Release: 2.0.3.10 (canary) 2018-08-30

No, it is not intended to be a feature. I just included the environment variable to get performance numbers. You need to set the environment variable for the entire process, which is why it is easier to test from the commandline, as each run is a new process.

Is this from the WebUI, or from the commandline? It seems @Mikael_Andersson has significantly increased performance on the commandline with the new query, but horrible performance from the WebUI.

All: you should get a warning message if then environment variable kicks in, with something like:

Using performance test query version 1 as the TEST_QUERY_VERSION environment variable is set

If you do not get any warnings from running the job, the environment variable was not set correctly.

WebUI. I did only test version-1 first, but after test with version-2 I see that this version is faster.
Yes, A warning message kicks in when the environment variable is set.

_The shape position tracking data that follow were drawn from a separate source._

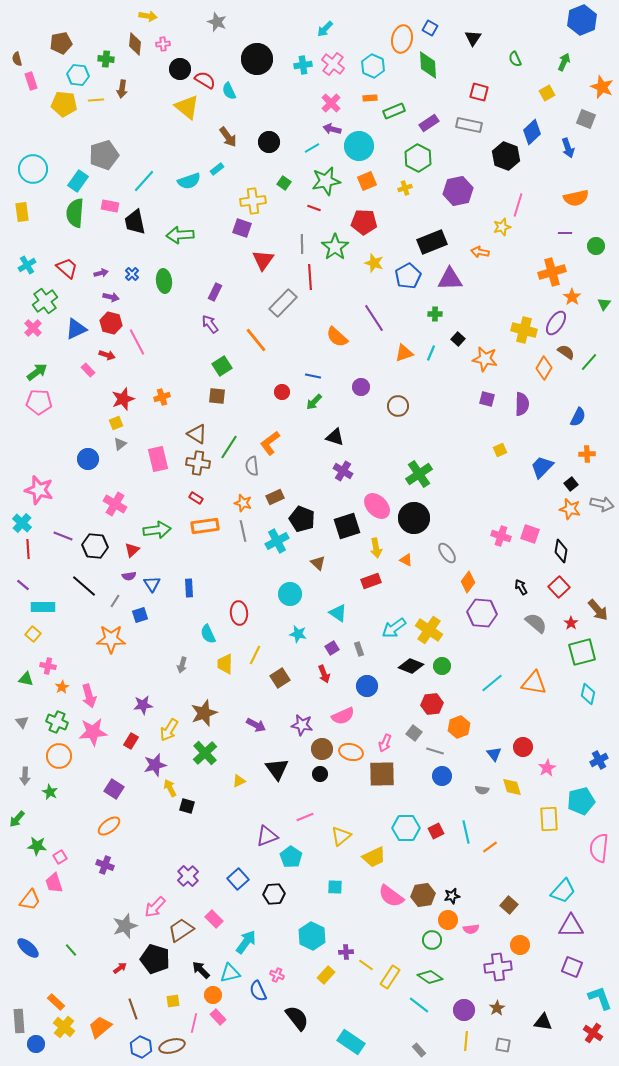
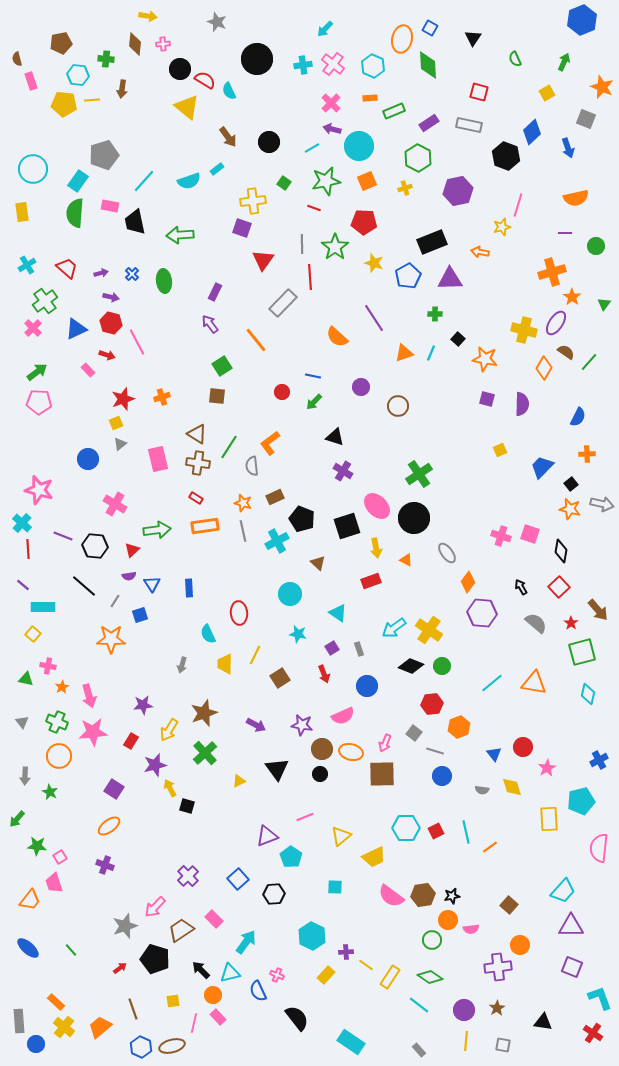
yellow line at (96, 100): moved 4 px left
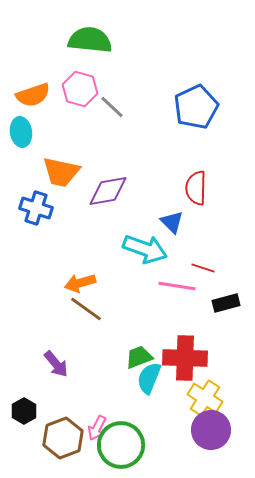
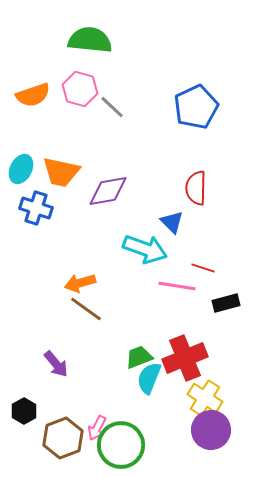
cyan ellipse: moved 37 px down; rotated 36 degrees clockwise
red cross: rotated 24 degrees counterclockwise
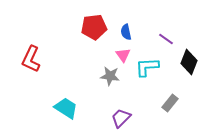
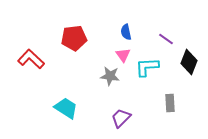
red pentagon: moved 20 px left, 11 px down
red L-shape: rotated 108 degrees clockwise
gray rectangle: rotated 42 degrees counterclockwise
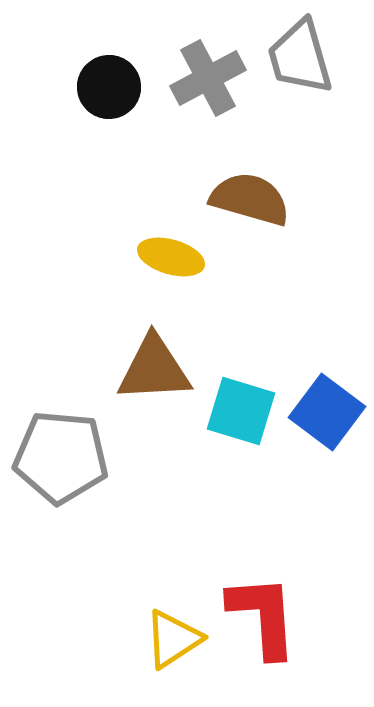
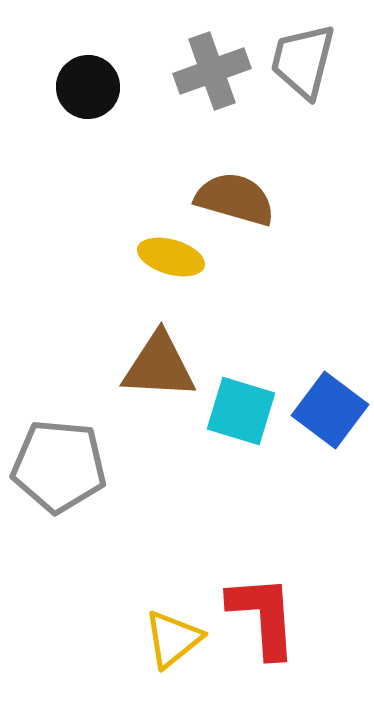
gray trapezoid: moved 3 px right, 4 px down; rotated 30 degrees clockwise
gray cross: moved 4 px right, 7 px up; rotated 8 degrees clockwise
black circle: moved 21 px left
brown semicircle: moved 15 px left
brown triangle: moved 5 px right, 3 px up; rotated 6 degrees clockwise
blue square: moved 3 px right, 2 px up
gray pentagon: moved 2 px left, 9 px down
yellow triangle: rotated 6 degrees counterclockwise
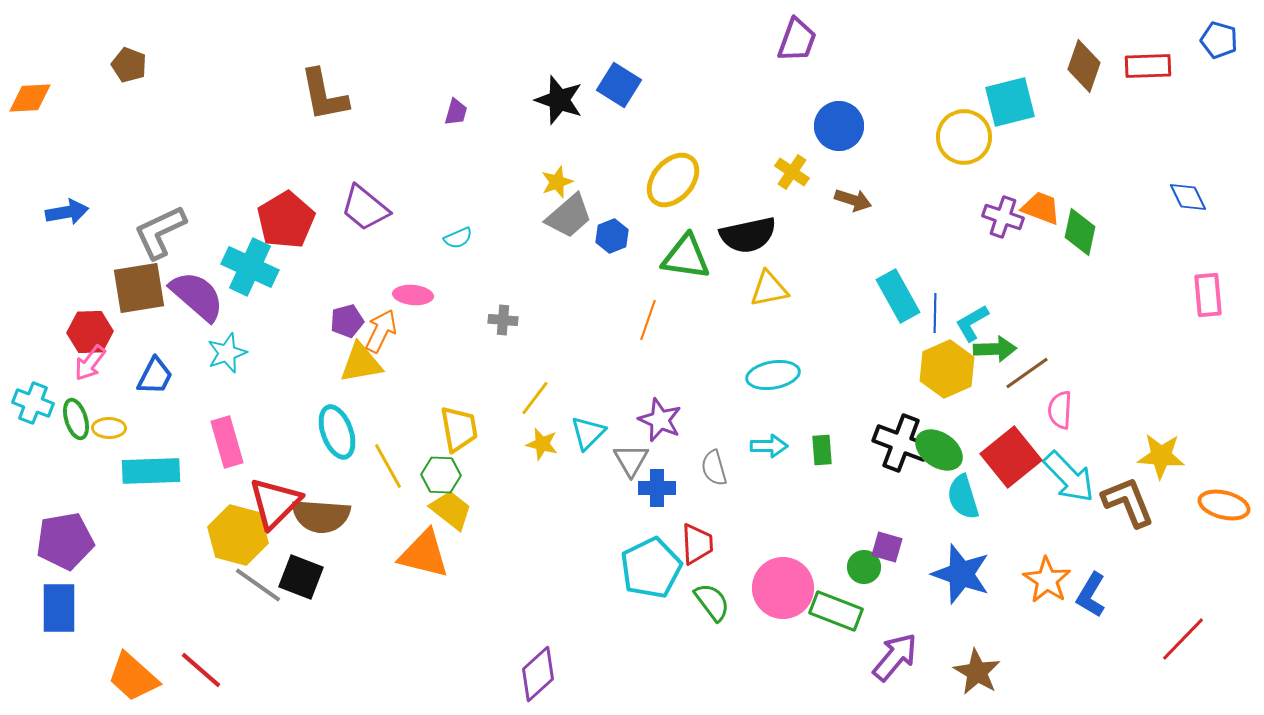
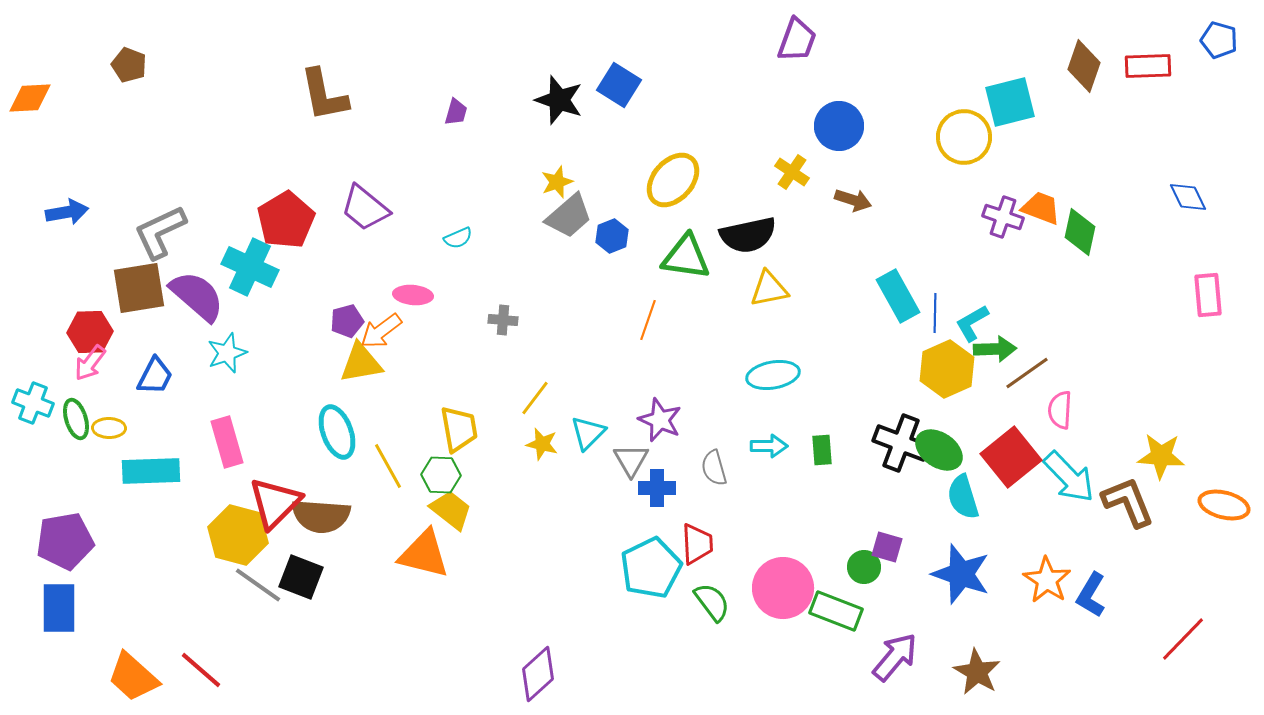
orange arrow at (381, 331): rotated 153 degrees counterclockwise
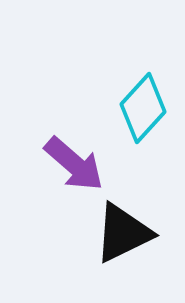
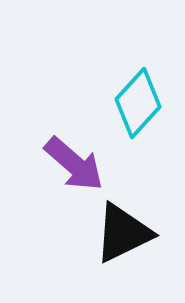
cyan diamond: moved 5 px left, 5 px up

Confirming what others have said - upgrading from 2.0.3.9 to 2.0.3.10 has caused my main PC’s backup job (800gb) to go from 5 or 6 minutes per run to over 70 minutes per run. (edit to add: this PC is Windows 8.1)

Edit: I just updated my work laptop (windows 10) from 2.0.3.9 to 2.0.3.10 as well, and ran my B2 backup (~6 GB). The previous automated run, which was today around noon, took about 2 minutes. The one I ran after upgrading took 1 minute, 9 seconds - almost twice as fast. (Meanwhile, the automated job on my home PC that ran overnight last night took 99 minutes, considerably more than the ~70 it was taking initially…)

Sooo… my results are initially confusing if nothing else. Could the slowness be OS dependent to some extent? Can any other users (@Mikael_Andersson, etc) confirm what OS they’re using when experiencing the slow version? It would be good to establish some sort of pattern - I have no idea whether it would be OS, but that’s the first and most obvious thing I can think of.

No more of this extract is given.